違法探索者の迷宮盗掘録 ゴミ溜めにいた男が英雄になるまでの話   作:穴熊拾弐

103 / 140
第103話 白砂の迷宮第31層/浪砂漠④

 

 

 それから、すっかり意気投合したアンジェリカ嬢とカスバルが今後についての話し合いを始めた。

 クルルに並ぶ索敵の要であるゼナウに、輸送班であるアミカに騎士クリムもそれに参加。

 それ以外の人員――例えばカトルなどは、暇になっていた。

 

「よっと、ここなら見えるかな。ファム兄さん、大丈夫?」

「問題ない」

 

 そんなカトルは今、休憩地点に聳える岩場に登っていた。

 普段こういった際は魔力回復のために休むのだが、今の彼女にはもう1つの顔――迷書殿見習いという肩書がある。

 

 迷宮の秘密を解き明かさんとする一派の一員として、カトルには今までにない欲求が芽生えていた。

 カスバルの言う、『砂漠の染獣たちは旅をしている』という言葉を確かめてみたい――と。

 

 なので同じく暇そうにしていたアズファムを連れて、こうして高いところに登っているというわけである。

 カトルは岩場の中でも広めの足場を見つけ、寝そべるようにして遠見鏡を覗き込んだ。

 その先には複雑に隆起する砂漠が広がる。少しだけ黄色がかった白い砂丘は、海底だと言われてもそう簡単には信じられない。

 

「あ、でもそうか。そしたら、この岩場の天辺が、陸地だったってことなのかな?」

「そういうことだろう。にわかには信じられないが」

「ほんとだね。海が丸ごとなくなるなんて……あるのかなあ?」

 

 背が高いのも、緑があるのも、海上に顔を覗かせていたからということなのか。

 だとすれば理解もできる……かもしれない。そもそもなんでそんな海水だけがなくなったのかは全くもって分からないが。

 

 100mを超す深さの海――それも、この見渡す景色全てを覆っていた水が染獣になっているのだとしたら。それは途方もない程の質量と力を持った染獣にならないだろうか。

 

「海と戦うなんて、想像もできないけど……私の氷魔法は、きっと役に立つよね」

 

『水』を相手にするのに、自分たちのパーティーは攻撃手段に乏しい。

 今こそ自分の頑張り時だと、カトルは気合を入れるのであった。

 

「さて、染獣は……あ、あれかな」

 

 この砂漠に棲む大抵の染獣は砂の下に隠れるが、例外はいる。

 その内の1体が、砂を集団で駆け抜ける長い角が特徴の羚羊(カモシカ)のような染獣。

 滑羚羊(タッル)である。

 

「確か、岩場の草を探して食べて回ってるんだよね。

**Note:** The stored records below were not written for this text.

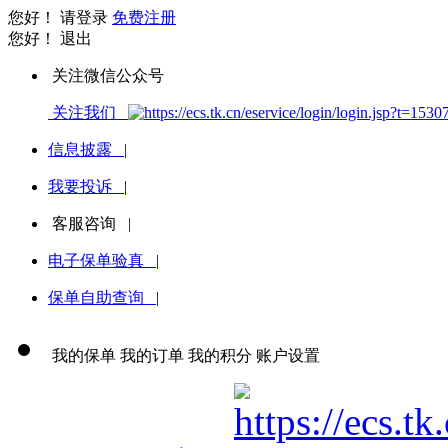
您好！
请登录
免费注册
您好！
退出
关注微信公众号
关注我们
信息披露
|
我要投诉
|
客服咨询
|
电子保单验真
|
保单自助查询
|
我的保单
我的订单
我的积分
账户设置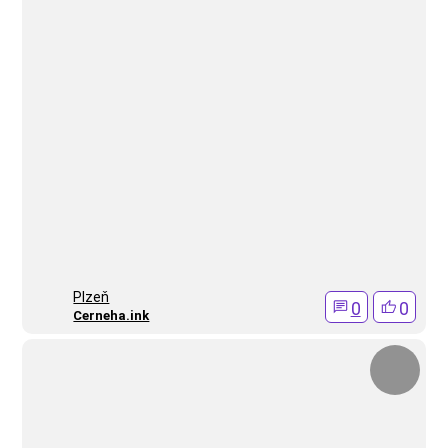
Plzeň
0
0
Cerneha.ink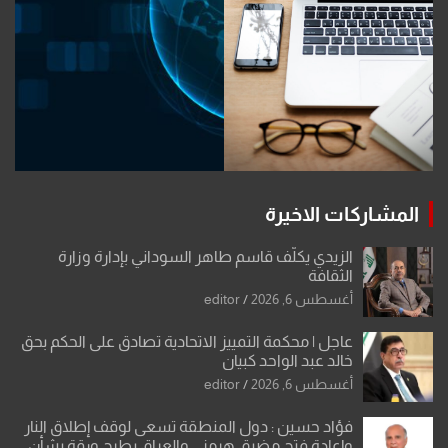
المشاركات الاخيرة
الزيدي يكلّف قاسم طاهر السوداني بإدارة وزارة
الثقافة
أغسطس 6, 2026
editor
عاجل | محكمة التمييز الاتحادية تصادق على الحكم بحق
خالد عبد الواحد كبيان
أغسطس 6, 2026
editor
فؤاد حسين : دول المنطقة تسعى لوقف إطلاق النار
وإعادة فتح مضيق هرمز .. والعراق يطرح ورقة بشأن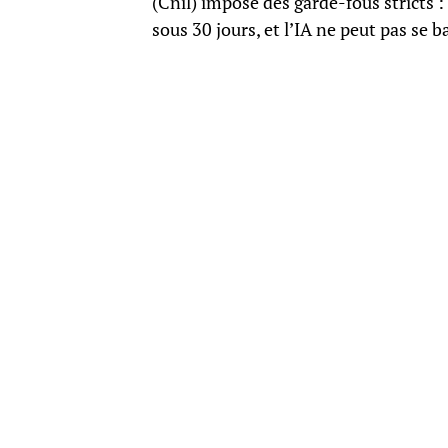
(Cnil) impose des garde-fous stricts :
sous 30 jours, et l’IA ne peut pas se 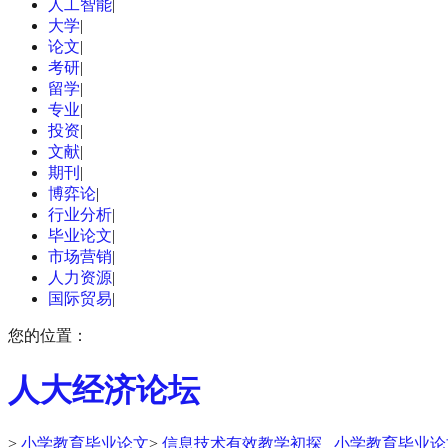
人工智能
|
大学
|
论文
|
考研
|
留学
|
专业
|
投资
|
文献
|
期刊
|
博弈论
|
行业分析
|
毕业论文
|
市场营销
|
人力资源
|
国际贸易
|
您的位置：
人大经济论坛
>
小学教育毕业论文
>
信息技术有效教学初探 _小学教育毕业论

その行先が、実は『大海の染獣』だった、ってことなのかな……?」

 

 食事のためにも岩場を回ってはいるのだろうが、もっと広い観点から見れば、その先にはもしかしたら海が広がっているのかもしれない。

 

「うーん、そんなことあるのかなあ」

 

 他の染獣ならまだしも、今見ている滑羚羊(タッル)はむしろ海を嫌う側では?

 一応、その少し奥側に動いている砂がある。多分痺砂魚(シビュル)だろうか。そこだけ見れば進む方向は同じだが……。

 

「これだけじゃ流石に分からないなあ。シュクガル様や、タハムさんたちにも話を聞いてみたいけど……ファム兄さんはどう思う?」

「ふむ、そうだな」

 

 下の段から、アズファムの落ち着いた声が聞こえてくる。

 

「長い間砂漠を見てきたカスバルが言うのなら、試してみる価値はあるだろう。他にあてもない」

「むう……兄さんらしい現実的な……もっと浪漫あること言ってもいいのに」

 

 遠見鏡ではなく真下を覗き込んで頬を膨らませるも、アズファムはただただ首を横に振るだけ。

 

「浪漫では守れない」

「……それを言われたら、もう何も言えないよ……あ」

 

 視界の先、岩場の下からアミカが手を振っている。

 どうやら話し合いは終わったらしい。

 

「行こっか。付き合ってくれてありがとうね、ファム兄さん」

「ああ」

 

 岩場を降り、話し合いを終えたらしいアンジェリカ達の下へと戻る。

 

「アンジェ、ゼナウ、決まったの?」

「ええ。必要なことは分かったから、一旦戻るわよ。その間に、彼には31層の染獣を追ってもらう」

「……最初から、そのつもりだったんだが……まあいい」

「……?」

 

 どうやら、カスバルは1人31層で染獣たちの流れを調べようとしていたらしい。

 そこに自分たちがやってきて、突然襲撃をした、と。

 なんだかとっても申し訳ないことをしてしまっていたらしい。

 ただアンジェリカに反省の色はない。

 

「ならそう言いなさい。あんな適当な伝言で分かるわけないでしょう」

「……それは悪かった。代わりに、働くとするよ」

「ええ、お願いね? ――さあ、お試しは終了よ。帰りましょう」

 

 手を叩いたアンジェリカの一言で、一先ずの31層探索は終わるのだった。

 

 

***

 

 

 諸々の話し合いを終えた俺たちは、1度地上へ戻ることになった。

 

「荷造りが終わり次第戻るわよ。クリム、素材の仕分けだけお願いね?」

「勿論です。お任せください」

「あ、アンジェリカさん。少しだけ、薬草の採取をしても……? その、直ぐにすみますから」

「……好きになさい」

 

 皆が帰還のための準備を進める中、俺はカスバルへと近づく。

 彼だけはこの階層に残るので、ここで分かれることになる。その前に、確認しておきたいことがあった。

 

「――カスバル」

「ゼナウか。少し待ってくれ」

 

 彼は岩場の陰になる場所に1人用の天幕を設置し、その中に水場を作っているようだった。

 掘った穴に鞣した革布を被せて固定。

 地上から持ってきた水玉――飲料用の水を生み出す道具を中に放り込んで、水で満たす。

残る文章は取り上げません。